Start of Data for this exercise

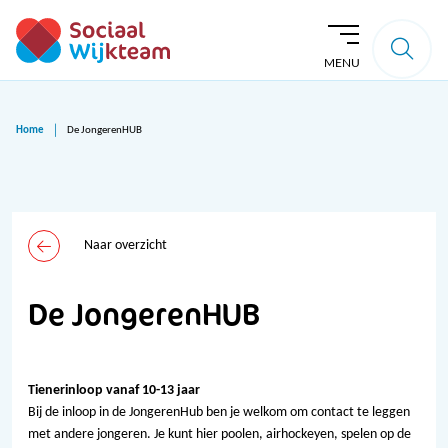
MENU
Home
De JongerenHUB
Naar overzicht
De JongerenHUB
Tienerinloop vanaf 10-13 jaar
Bij de inloop in de JongerenHub ben je welkom om contact te leggen
met andere jongeren. Je kunt hier poolen, airhockeyen, spelen op de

End of Data for this exercise

Your goal:
Repeat all the data as it stands, dropping any images it holds.

Answer box:
MENU
Home
De JongerenHUB
Naar overzicht
De JongerenHUB
Tienerinloop vanaf 10-13 jaar
Bij de inloop in de JongerenHub ben je welkom om contact te leggen
met andere jongeren. Je kunt hier poolen, airhockeyen, spelen op de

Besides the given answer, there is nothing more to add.